The set-up is this: We, the audience, are employees at Remark Insurance and Alllyson Pope is the member of the human resources department tasked with revealing which of us are to be made redundant. “It’s not personal,” we are told, “It’s Personnel.”
This is very much a work-in- progress. There are good lines, but not all of them land. Ahead of Edinburgh, Davies will need to refine this act. A character like Alllyson Pope deserves a lot of care. Some parts of the show just don’t work. They don’t land because they don’t fly in the first place.
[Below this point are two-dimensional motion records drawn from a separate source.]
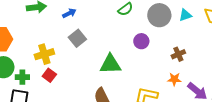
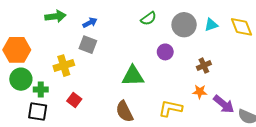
gray square: (77, 38) -> (88, 45), moved, turned -30
red square: (49, 75) -> (74, 100), moved

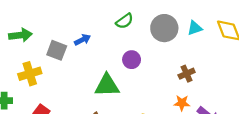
green arrow: (55, 16) -> (20, 35), moved
blue arrow: (90, 23) -> (82, 40), moved
purple circle: (165, 52) -> (132, 60), moved

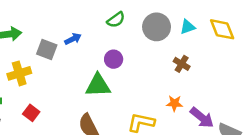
purple circle: (132, 60) -> (114, 59), moved
brown cross: (187, 74) -> (182, 64), moved, turned -35

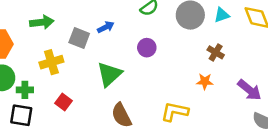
green triangle: (98, 85) -> (109, 74), moved, turned -40
orange star: (174, 103) -> (205, 81), moved
purple arrow: (202, 118) -> (249, 90), moved

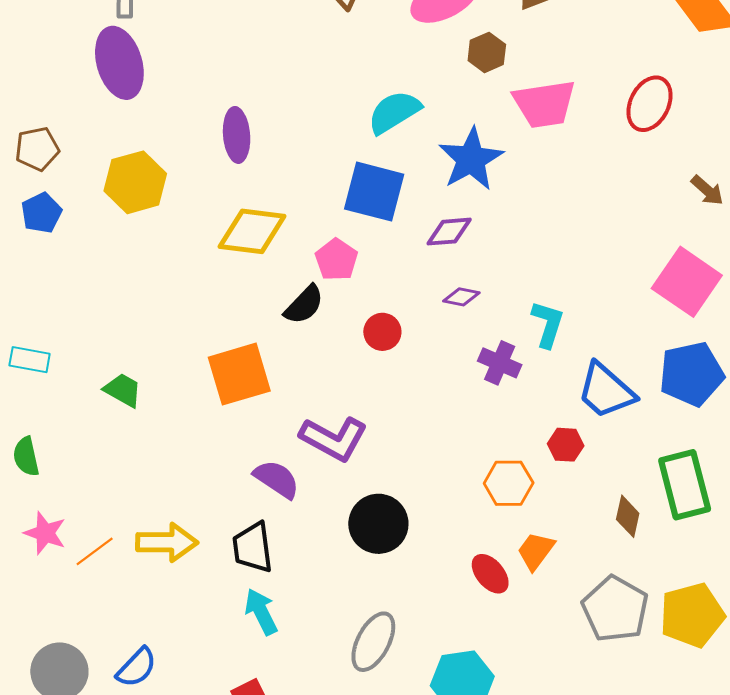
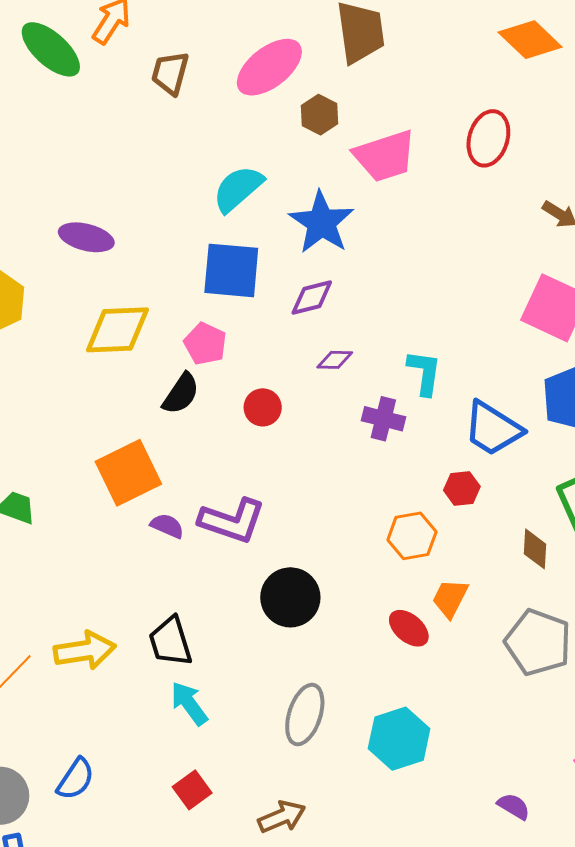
purple ellipse: (237, 135) -> (86, 237), turned -62
purple semicircle: (277, 479) -> (167, 526), moved, size x0.7

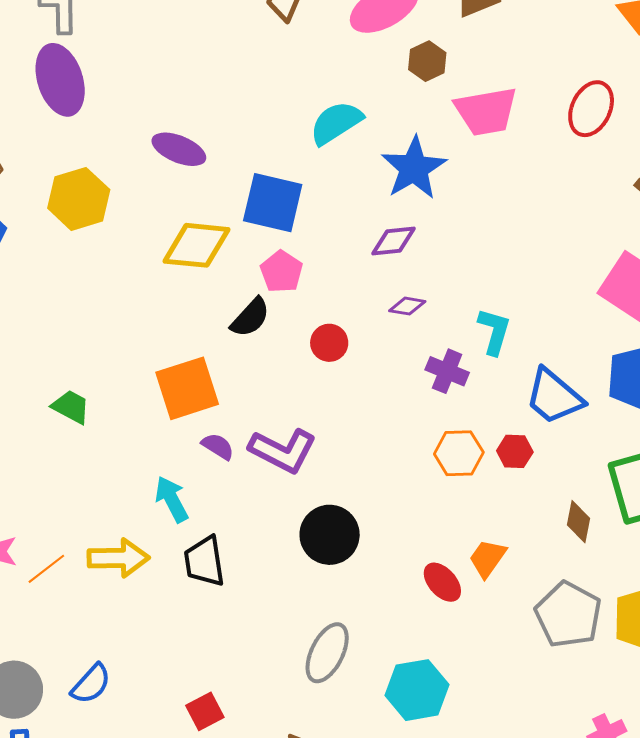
blue square: (231, 270) -> (273, 203), moved
orange hexagon: (412, 536) -> (459, 453), moved
cyan arrow: (189, 704) -> (172, 499), moved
When beloved centenarian Sir David Attenborough’s photo appeared on a slide, we were told that this was an old manager who had struggled with technology. He was then voiced by Davies at length in a strange accent that I can best describe as East European Vampire Stereotype.
There appeared to be no reason for this. Are foreign accents intrinsically funny? Are vampires funny? Quite a lot of the time I found myself just not getting it.
At several points, Davies appeared to lose track of where she was. Once, she said to the tech guy at the back of the room, “I’ve lost my train of thought. Put the next slide on and I’ll remember.” A more charitable reading of this would be that it was Alllyson Pope rather than Emma Davies who was floundering.
Difficult to care though, since Pope had no redeeming qualities at all. Pathos can only work where a character has at least something we can identify with. Even Alan Partridge and Pauline have elements of humanity that help to make them real. They are not just resources, they are human, too.
With a bit of judicious editing, and a sharpened delivery, this could be quite a biting satire on the excesses of corporate culture and the awful, awful people who populate HR departments up and down the country. If you go to Edinburgh to see it, my advice would be to pick one of the later dates and see it after the show has had the rough edges knocked off.
In the meantime, and without having to splash out a ton on train fare, there are still more Croydonites treats in store this weekend. See the programme here. I’m looking forward to spending some time in The Oval Tavern this evening, where there are shows at 6pm, 7.15pm and 8pm, the last of these being a spoken word showcase that performer Johnny Dobbyn describes here.
Poetry and pints? Sounds like a plan.